▸ **About this exercise**: For the word "demolab", copy every line of the material that includes it.

▸ **Dataset records**:
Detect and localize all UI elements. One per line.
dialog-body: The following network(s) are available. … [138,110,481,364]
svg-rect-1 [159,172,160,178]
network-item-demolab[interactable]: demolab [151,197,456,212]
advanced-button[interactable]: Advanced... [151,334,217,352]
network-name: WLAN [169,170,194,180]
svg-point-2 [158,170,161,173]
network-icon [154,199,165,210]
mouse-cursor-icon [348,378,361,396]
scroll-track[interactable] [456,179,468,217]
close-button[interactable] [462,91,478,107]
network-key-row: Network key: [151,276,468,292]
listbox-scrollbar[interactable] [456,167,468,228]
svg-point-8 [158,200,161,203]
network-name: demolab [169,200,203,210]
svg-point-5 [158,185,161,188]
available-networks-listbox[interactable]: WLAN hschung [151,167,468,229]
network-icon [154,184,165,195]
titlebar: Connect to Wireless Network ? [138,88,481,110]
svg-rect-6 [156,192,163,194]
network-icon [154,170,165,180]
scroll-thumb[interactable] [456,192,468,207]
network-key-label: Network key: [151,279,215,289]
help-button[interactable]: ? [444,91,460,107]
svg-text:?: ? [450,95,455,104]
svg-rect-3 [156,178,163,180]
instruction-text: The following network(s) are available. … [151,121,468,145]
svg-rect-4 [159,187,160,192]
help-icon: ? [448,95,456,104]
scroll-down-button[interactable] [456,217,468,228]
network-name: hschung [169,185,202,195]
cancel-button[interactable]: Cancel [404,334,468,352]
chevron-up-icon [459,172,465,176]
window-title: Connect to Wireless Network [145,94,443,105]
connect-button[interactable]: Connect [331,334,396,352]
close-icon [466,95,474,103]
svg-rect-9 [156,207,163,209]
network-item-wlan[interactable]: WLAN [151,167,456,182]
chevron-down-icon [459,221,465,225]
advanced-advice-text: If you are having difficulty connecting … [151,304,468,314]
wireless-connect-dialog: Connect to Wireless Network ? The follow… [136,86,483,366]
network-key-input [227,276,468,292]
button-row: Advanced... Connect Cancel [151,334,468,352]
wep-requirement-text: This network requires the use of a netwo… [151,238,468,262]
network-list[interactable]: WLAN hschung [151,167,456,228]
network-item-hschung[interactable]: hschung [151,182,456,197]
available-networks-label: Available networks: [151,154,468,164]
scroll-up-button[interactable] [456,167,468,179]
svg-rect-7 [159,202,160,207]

▸ **Answer to this exercise**:
network-item-demolab[interactable]: demolab [151,197,456,212]
network-name: demolab [169,200,203,210]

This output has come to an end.